• **What is being asked**
Among the entries below, which lines include the string "edição"? Show each one.
*** Input records
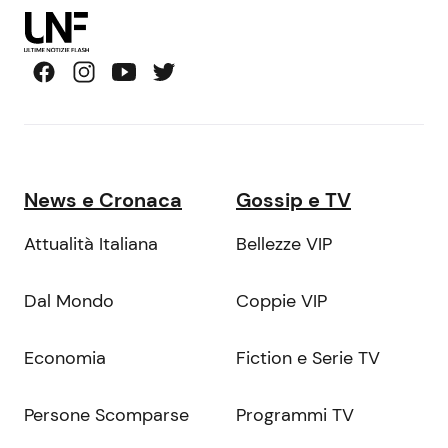
News e Cronaca
Gossip e TV
Attualità Italiana
Bellezze VIP
Dal Mondo
Coppie VIP
Economia
Fiction e Serie TV
Persone Scomparse
Programmi TV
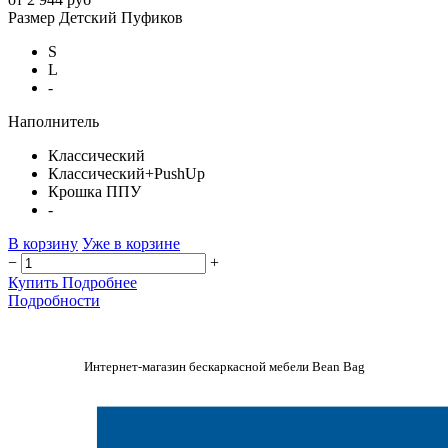
Размер Детский Пуфиков
S
L
-
Наполнитель
Классический
Классический+PushUp
Крошка ППУ
-
В корзину
Уже в корзине
−
+
Купить
Подробнее
Подробности
Интернет-магазин бескаркасной мебели Bean Bag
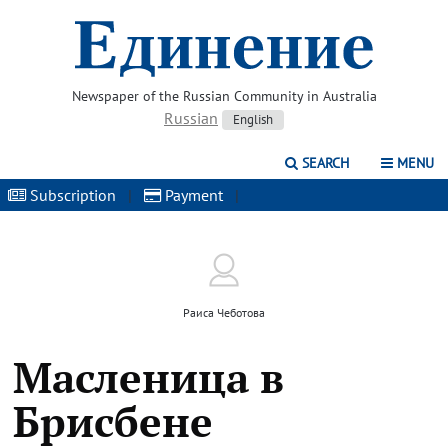
Newspaper of the Russian Community in Australia
Russian
English
SEARCH
MENU
Subscription
|
Payment
|
Раиса Чеботова
Масленица в
Брисбене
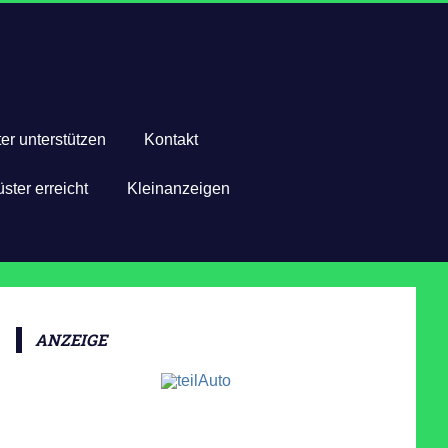
er unterstützen
Kontakt
ster erreicht
Kleinanzeigen
ANZEIGE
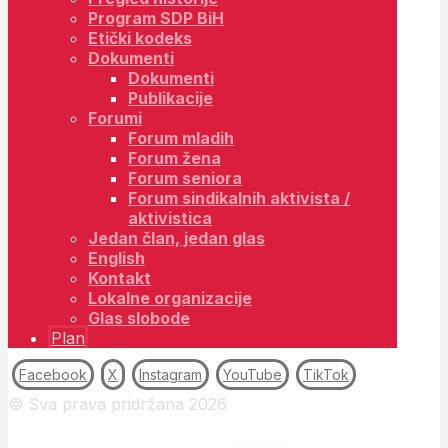
Program SDP BiH
Etički kodeks
Dokumenti
Dokumenti
Publikacije
Forumi
Forum mladih
Forum žena
Forum seniora
Forum sindikalnih aktivista /
aktivistica
Jedan član, jedan glas
English
Kontakt
Lokalne organizacije
Glas slobode
Plan
Facebook
X
Instagram
YouTube
TikTok
© Sva prava pridržana 2026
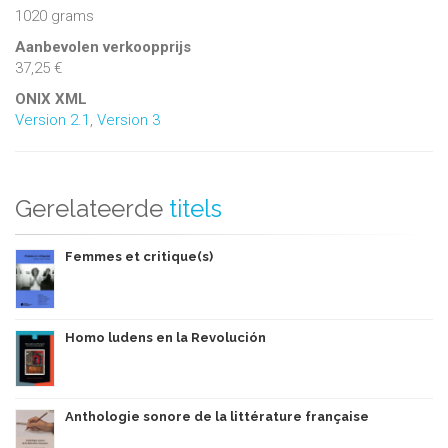
1020 grams
Aanbevolen verkoopprijs
37,25 €
ONIX XML
Version 2.1
,
Version 3
Gerelateerde
titels
Femmes et critique(s)
Homo ludens en la Revolución
Anthologie sonore de la littérature française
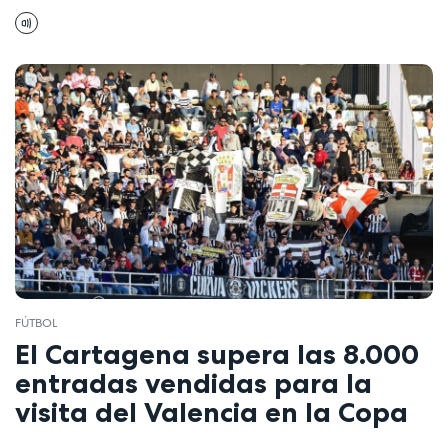
FÚTBOL
El Cartagena supera las 8.000
entradas vendidas para la
visita del Valencia en la Copa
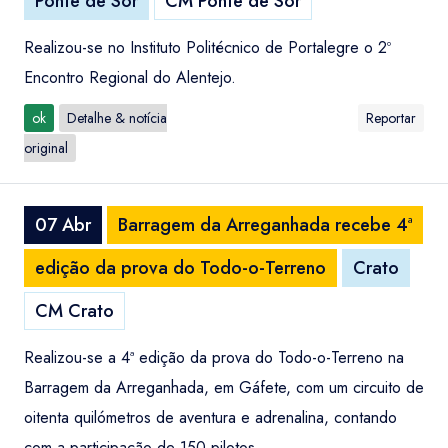
Ponte de Sor
CM Ponte de Sor
Realizou-se no Instituto Politécnico de Portalegre o 2º
Encontro Regional do Alentejo.
ok
Detalhe & notícia
Reportar
original
07 Abr
Barragem da Arreganhada recebe 4ª
edição da prova do Todo-o-Terreno
Crato
CM Crato
Realizou-se a 4ª edição da prova do Todo-o-Terreno na
Barragem da Arreganhada, em Gáfete, com um circuito de
oitenta quilómetros de aventura e adrenalina, contando
com a participação de 150 pilotos.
******
• **Answer to the problem**
edição da prova do Todo-o-Terreno
Realizou-se a 4ª edição da prova do Todo-o-Terreno na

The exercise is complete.